* **WHAT THIS TASK INVOLVES**
Lines from the one containing "безопасности. Робот-курьер везет ужин прямо" through the end of the material below should be given again exactly, with no others.

* **DATASET**
========================
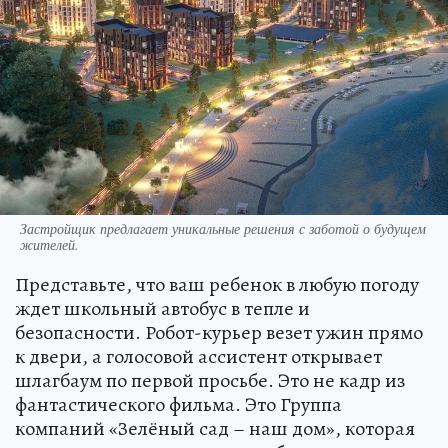
Застройщик предлагает уникальные решения с заботой о будущем
жителей.
Представьте, что ваш ребенок в любую погоду
ждет школьный автобус в тепле и
безопасности. Робот-курьер везет ужин прямо
к двери, а голосовой ассистент открывает
шлагбаум по первой просьбе. Это не кадр из
фантастического фильма. Это Группа
компаний «Зелёный сад – наш дом», которая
========================
* **RESPONSE**
безопасности. Робот-курьер везет ужин прямо
к двери, а голосовой ассистент открывает
шлагбаум по первой просьбе. Это не кадр из
фантастического фильма. Это Группа
компаний «Зелёный сад – наш дом», которая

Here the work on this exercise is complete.